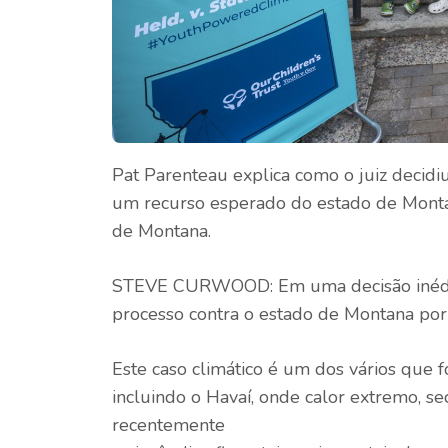
Pat Parenteau explica como o juiz decidi
um recurso esperado do estado de Montan
de Montana.
STEVE CURWOOD: Em uma decisão inédit
processo contra o estado de Montana por
Este caso climático é um dos vários que
incluindo o Havaí, onde calor extremo, s
recentemente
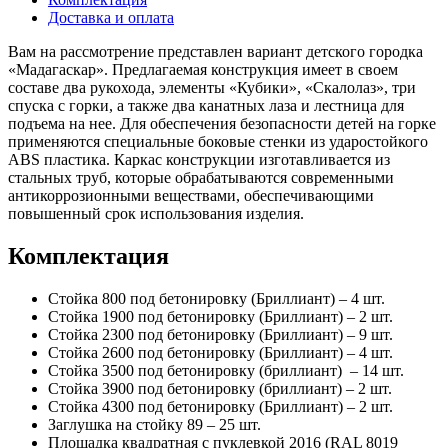
Доставка и оплата
Вам на рассмотрение представлен вариант детского городка
«Мадагаскар». Предлагаемая конструкция имеет в своем
составе два рукохода, элементы «Кубики», «Скалолаз», три
спуска с горки, а также два канатных лаза и лестница для
подъема на нее. Для обеспечения безопасности детей на горке
применяются специальные боковые стенки из ударостойкого
АBS пластика. Каркас конструкции изготавливается из
стальных труб, которые обрабатываются современными
антикоррозионными веществами, обеспечивающими
повышенный срок использования изделия.
Комплектация
Стойка 800 под бетонировку (Бриллиант) – 4 шт.
Стойка 1900 под бетонировку (Бриллиант) – 2 шт.
Стойка 2300 под бетонировку (Бриллиант) – 9 шт.
Стойка 2600 под бетонировку (Бриллиант) – 4 шт.
Стойка 3500 под бетонировку (бриллиант) – 14 шт.
Стойка 3900 под бетонировку (бриллиант) – 2 шт.
Стойка 4300 под бетонировку (Бриллиант) – 2 шт.
Заглушка на стойку 89 – 25 шт.
Площадка квадратная с пуклевкой 2016 (RAL 8019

════════════════════

Required action:
The answer must restate each entry word for word and contain no images.

Problem solution:
Pat Parenteau explica como o juiz decidi
um recurso esperado do estado de Montan
de Montana.
STEVE CURWOOD: Em uma decisão inédit
processo contra o estado de Montana por
Este caso climático é um dos vários que
incluindo o Havaí, onde calor extremo, s
recentemente
Доставка и оплата
Вам на рассмотрение представлен вариант детского городка
«Мадагаскар». Предлагаемая конструкция имеет в своем
составе два рукохода, элементы «Кубики», «Скалолаз», три
спуска с горки, а также два канатных лаза и лестница для
подъема на нее. Для обеспечения безопасности детей на горке
применяются специальные боковые стенки из ударостойкого
АBS пластика. Каркас конструкции изготавливается из
стальных труб, которые обрабатываются современными
антикоррозионными веществами, обеспечивающими
повышенный срок использования изделия.
Комплектация
Стойка 800 под бетонировку (Бриллиант) – 4 шт.
Стойка 1900 под бетонировку (Бриллиант) – 2 шт.
Стойка 2300 под бетонировку (Бриллиант) – 9 шт.
Стойка 2600 под бетонировку (Бриллиант) – 4 шт.
Стойка 3500 под бетонировку (бриллиант) – 14 шт.
Стойка 3900 под бетонировку (бриллиант) – 2 шт.
Стойка 4300 под бетонировку (Бриллиант) – 2 шт.
Заглушка на стойку 89 – 25 шт.
Площадка квадратная с пуклевкой 2016 (RAL 8019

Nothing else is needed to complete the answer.